For Realsies award - Wisconsin
I'm fuckin buying big time. Bringing Russell Wilson into that environment and that offense is like traveling back 150 years and bringing Uzis, tanks and assault rifles into the Civil War battlefields unexpectedly. People don't know how the fuck to react. Cry, run, scream, shit, swear, laugh, pray? It's a potpourri of emotion right now. Wisconsin has been "married for 40 years missionary sex" on offense since the beginning of time and bringing a black, athletic quarterback shows they're ready to get with the now and remove the segregated bathrooms on campus in Madison. I know they haven't really played anyone yet but blanking a shitty PAC-12 team is way more impressive than shutting out an average Sun Belt team. I would not be shocked to see the Badgers playing for the title this year.

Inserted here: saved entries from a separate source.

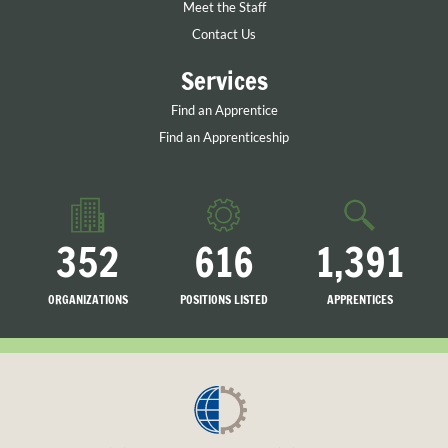
Meet the Staff
Contact Us
Services
Find an Apprentice
Find an Apprenticeship
352
616
1,391
ORGANIZATIONS
POSITIONS LISTED
APPRENTICES
LISTED
SEARCHING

This Is My Shocked Face award - Virginia Tech
I know. They won. But should they have? I say nay. Rubberface Beamer needed a touchdown late in the 4th quarter to put away a God awful East Carolina team. As a "national title contender" that performance was more pathetic than that neck skin patch job Beamer's surgeon is passing off as grade A work. Looks like someone used fabric from a bean bag chair. Or a truck driver butt cheek skin. Now, I just looked at V-Tech's schedule for the remainder of the year and it is filled with some shit bombs. I think Wake Forest actually starts two guys that died last year. Having said that, I fully believe the Hoakies will drop at least 2 games this year. To whom remains a mystery but I know it won't be a home game since V-Tech is one of the best at home in all of college football. So that leaves Marshall, Wake Forest, Duke, Georgia Tech and Virginia. My hunch says Duke and the Jackets.
Tons of great games and nailbiters for a lot of the teams the commenter's follow this week (OSU, Michigan, Georgia). This is why we love college football. Some of us are relieved and live to fight another day and some of us have voodoo dolls of Mark Richt with 30 pins stuck where his dick hole would be. My personal apology goes out to any Dawg fans for giving your Dawgs the kiss of death this year. But buck up there chap, there's no way Richt keeps his job after this year. Like Larry Johnson's girlfriend, just take a few more solid licks and wait for the authorities to show up to lock his ass up forever.